IBM Unlocking Unstructured Data for Generative AI
Unstructured data – buried in contracts, spreadsheets, and presentations – is one of the most valuable but underutilized resources in the enterprise. IBM is evolving watsonx.data to help organizations activate this data to drive more accurate, effective AI.
TIBM says its evolution of watsonx.data will bring together an open data lakehouse with data fabric capabilities – like data lineage tracking and governance – to help clients unify, govern, and activate data across silos, formats, and clouds. Enterprises will be able to connect their AI apps and agents with their unstructured data using watsonx.data, which tests show can lead to 40% more accurate AI than conventional RAG.
IBM is also introducing watsonx.data integration, a single-interface tool for orchestrating data across formats and pipelines, and watsonx.data intelligence, which uses AI-powered technology to extract deep insights from unstructured data. They will be available as standalone products, with select capabilities also available through watsonx.data – maximizing client choice and modularity.
To complement these products, IBM recently announced its intent to acquire DataStax, which excels at harnessing unstructured data for generative AI. With DataStax, clients can access additional vector search capabilities. Further, watsonx is now integrated as an API provider within Meta's Llama Stack, enhancing enterprises' ability to deploy generative AI at scale and with openness at the core.

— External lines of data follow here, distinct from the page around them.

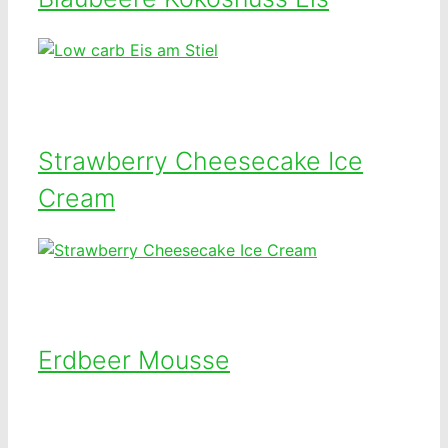
Strawberry Cheesecake Ice
Cream
Erdbeer Mousse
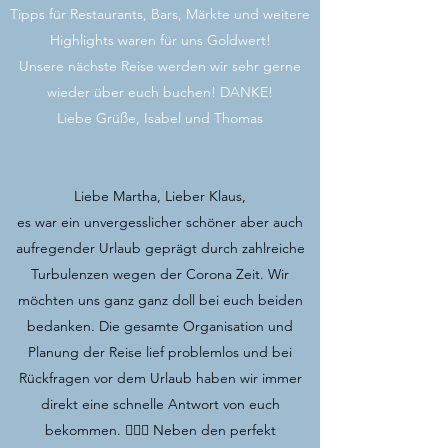
Tipps für Restaurants, Bars, Märkte und weitere
Highlights waren für uns Goldwert!
Unsere nächste Reise werden wir sehr gerne
wieder über euch buchen! DANKE!
Liebe Grüße, Isabel und Thomas
Liebe Martha, Lieber Klaus,
es war ein unvergesslicher schöner aber auch
aufregender Urlaub geprägt durch zahlreiche
Turbulenzen wegen der Corona Zeit. Wir
möchten uns ganz ganz doll bei euch beiden
bedanken. Die gesamte Organisation und
Planung der Reise lief problemlos und bei
Rückfragen vor dem Urlaub haben wir immer
direkt eine schnelle Antwort von euch
bekommen. 👍🏽😊 Neben den perfekt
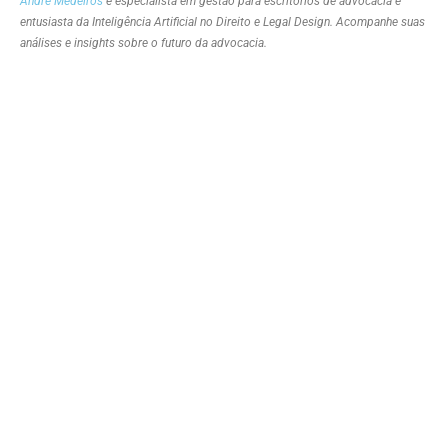
André Medeiros
é especialista em gestão para escritórios de advocacia e
entusiasta da Inteligência Artificial no Direito e Legal Design. Acompanhe suas
análises e insights sobre o futuro da advocacia.
Junte-se ao nosso grupo no WhatsApp, onde
advogados de todo o Brasil trocam ideias e
novidades sobre Inteligência Artificial! Não
perca a oportunidade de se atualizar com as
últimas ferramentas e tendências do mercado
jurídico.
Grupo do WhatsApp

Edward Calvesbert, Vice President, Product Management, watsonx Platform, writes, “Enterprises are facing a major barrier to accurate and performant generative AI - especially agentic AI. But the barrier is not what most business leaders think.
“The problem is not inference costs or the elusive “perfect” model. The problem is data.
“Organizations need trusted, company-specific data for agentic AI to truly create value - the unstructured data inside emails, documents, presentations, and videos. It is estimated that in 2022, 90% of data generated by enterprises was unstructured, but IBM projects only 1% is accounted for in LLMs.
“Unstructured data can be immensely difficult to harness. It is highly distributed and dynamic, locked inside diverse formats, lacks neat labels, and often needs additional context to fully interpret. Conventional Retrieval-Augmented Generation (RAG) is ineffective at extracting its value and cannot properly combine unstructured and structured data.
“IBM's new capabilities will enable organizations to ingest, govern and retrieve unstructured (and structured) data—and from there, scale accurate, performant generative AI.”